Combined Cytotoxic and Immune-Stimulatory Therapy for Glioma

A Non-randomized, Open-label Dose-finding Trial of Combined Cytotoxic and Immune-Stimulatory Strategy for the Treatment of Resectable Primary Malignant Glioma

Despite the marginal improvements in survival of patients suffering from malignant glioma treated with gene therapy vectors, the clinical trials conducted so far using viral vectors, in particular adenoviral vectors, have proven that the use of adenoviral vectors is a safe therapeutic approach, even in large, multicenter, phase 3 clinical trials. Treatment of malignant glioma using gene transfer modalities typically consists of surgical debulking of the tumor mass followed by the administration of the viral vectors into the brain tissue surrounding the tumor cavity.
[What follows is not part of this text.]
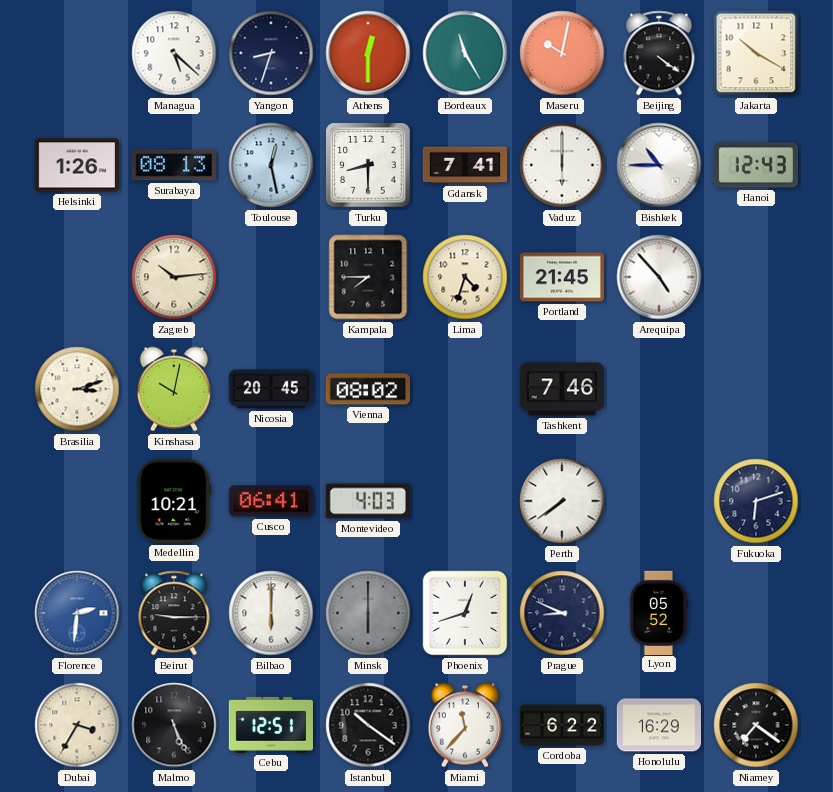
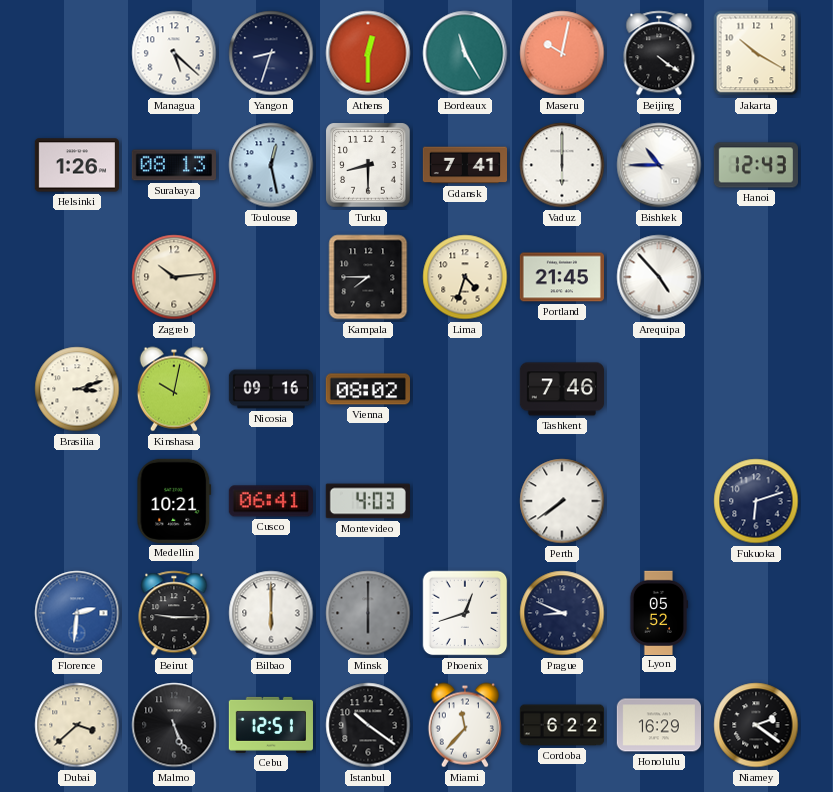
Nicosia: 20:45 -> 09:16
Dubai: 3:35 -> 3:38
Niamey: 7:21 -> 2:21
This study will combine direct tumor cell killing (TK) and immune-mediated stimulatory (Flt3L) gene transfer approaches delivered by first generation adenoviral vectors.

Study Overview

• Status: Completed
• Conditions: Glioblastoma Multiforme; Malignant Glioma
• Intervention / Treatment: Biological: Dose Escalation of Ad-hCMV-TK and Ad-hCMV-Flt3L

Detailed Description

This is a Phase 1, multiple center open label, dose escalation safety study of Ad-hCMV-TK and Ad-hCMV-Flt3L delivered to the peritumoral region after tumor resection. This study will combine direct tumor cell killing (TK) and immune-mediated stimulatory (Flt3L) gene transfer approaches delivered by first generation adenoviral vectors. Treatment with HSV1-TK is expected to kill transduced brain cells, thus exposing tumor antigen. Treatment with Flt3L, a cytokine known to cause proliferation of dendritic cells, should cause the migration of dendritic cells to the peritumoral brain and remaining tumor. There, they will be exposed to tumor antigens released from dying glioma cells through TK + valacyclovir-induced glioma cell death, and thus mediate a specific anti-malignant glioma immune response against remaining malignant glioma cells.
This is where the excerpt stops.